Во время этого процесса стало явным, что другие политические руководители разделяли взгляды этого ортсгруппенлейтера относительно абсурдности какой бы то ни было устной исповеди. Мне не нужно напоминать вам о других отчетах, если не для того, чтобы заметить, что, кроме гауштабсамтслейтеров, крейслейтеров и ортсгруппенлейтеров, гауорганизационлейтеры также замешаны были в этом деле. Корпус политических руководителей по уши увяз в этой кровавой истории.

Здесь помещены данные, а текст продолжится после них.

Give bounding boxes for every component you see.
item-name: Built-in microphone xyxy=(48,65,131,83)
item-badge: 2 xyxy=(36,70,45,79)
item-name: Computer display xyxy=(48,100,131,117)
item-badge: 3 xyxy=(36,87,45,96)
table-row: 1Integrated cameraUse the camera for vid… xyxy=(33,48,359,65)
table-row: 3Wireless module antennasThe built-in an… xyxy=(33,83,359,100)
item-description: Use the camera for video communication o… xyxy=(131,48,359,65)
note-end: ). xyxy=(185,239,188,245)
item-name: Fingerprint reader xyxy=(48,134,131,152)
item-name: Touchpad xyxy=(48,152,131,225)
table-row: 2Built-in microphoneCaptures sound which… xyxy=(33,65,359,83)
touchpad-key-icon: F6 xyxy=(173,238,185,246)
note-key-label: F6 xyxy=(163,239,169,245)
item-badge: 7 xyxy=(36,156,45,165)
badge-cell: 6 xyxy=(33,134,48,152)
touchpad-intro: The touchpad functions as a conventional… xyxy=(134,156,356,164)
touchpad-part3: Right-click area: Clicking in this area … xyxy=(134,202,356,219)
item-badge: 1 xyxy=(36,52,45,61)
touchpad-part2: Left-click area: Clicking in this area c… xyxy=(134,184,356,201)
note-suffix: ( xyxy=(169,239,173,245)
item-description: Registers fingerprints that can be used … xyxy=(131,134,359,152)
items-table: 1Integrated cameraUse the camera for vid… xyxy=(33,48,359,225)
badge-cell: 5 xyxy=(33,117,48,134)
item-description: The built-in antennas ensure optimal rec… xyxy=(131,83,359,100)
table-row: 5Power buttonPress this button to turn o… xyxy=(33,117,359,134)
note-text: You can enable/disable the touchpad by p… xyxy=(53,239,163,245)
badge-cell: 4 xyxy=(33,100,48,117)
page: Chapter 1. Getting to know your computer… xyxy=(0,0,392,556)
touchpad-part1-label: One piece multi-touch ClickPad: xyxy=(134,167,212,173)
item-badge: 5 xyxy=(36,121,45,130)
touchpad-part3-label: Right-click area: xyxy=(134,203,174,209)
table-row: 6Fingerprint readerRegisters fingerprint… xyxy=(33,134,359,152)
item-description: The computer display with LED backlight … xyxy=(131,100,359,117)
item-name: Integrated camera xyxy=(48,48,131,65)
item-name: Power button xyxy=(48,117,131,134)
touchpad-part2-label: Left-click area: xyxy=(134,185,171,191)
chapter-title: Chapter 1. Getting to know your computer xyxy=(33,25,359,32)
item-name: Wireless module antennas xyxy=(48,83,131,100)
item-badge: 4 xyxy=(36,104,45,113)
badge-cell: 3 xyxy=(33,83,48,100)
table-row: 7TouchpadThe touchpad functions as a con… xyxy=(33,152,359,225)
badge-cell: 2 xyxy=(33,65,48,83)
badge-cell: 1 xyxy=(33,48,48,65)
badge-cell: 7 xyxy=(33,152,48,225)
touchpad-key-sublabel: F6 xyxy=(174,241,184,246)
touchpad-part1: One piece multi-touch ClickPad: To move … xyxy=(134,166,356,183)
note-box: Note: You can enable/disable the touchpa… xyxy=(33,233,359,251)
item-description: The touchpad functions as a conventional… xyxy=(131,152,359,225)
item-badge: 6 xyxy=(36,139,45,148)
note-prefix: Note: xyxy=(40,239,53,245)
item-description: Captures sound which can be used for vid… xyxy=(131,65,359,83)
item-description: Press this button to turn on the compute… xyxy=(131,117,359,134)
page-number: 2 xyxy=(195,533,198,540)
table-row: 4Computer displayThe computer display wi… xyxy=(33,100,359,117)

На корпус политических руководителей падает доля ответственности за плохое обращение с военнопленными. В сентябре 1941 года Борман распространял среди гаулейтеров и крейслейтеров инструкции ОКВ касающиеся обращения с советскими военнопленными.

Судя по входящему штампу на данном документе, ясно, что чиновником в штабе гау, который главным образом занимался этими делами, был лейтер, ведавший обучением в гау. Вы помните, какие указания содержались в этих директивах. Они исходили из того факта, что:

...«большевизм» — смертельный враг нацистской Германии... поэтому большевистский солдат потерял все права на то, чтобы с ним обращались как с благородным противником в соответствии с Женевской конвенцией.

...Чувство гордости и превосходства у немецкого солдата, которому приказано охранять советских военнопленных, должно всегда проявляться даже при народе. Приказ о применении жестоких и энергичных мер должен быть отдан при малейшем проявлении неподчинения, в особенности со стороны большевистских фанатиков...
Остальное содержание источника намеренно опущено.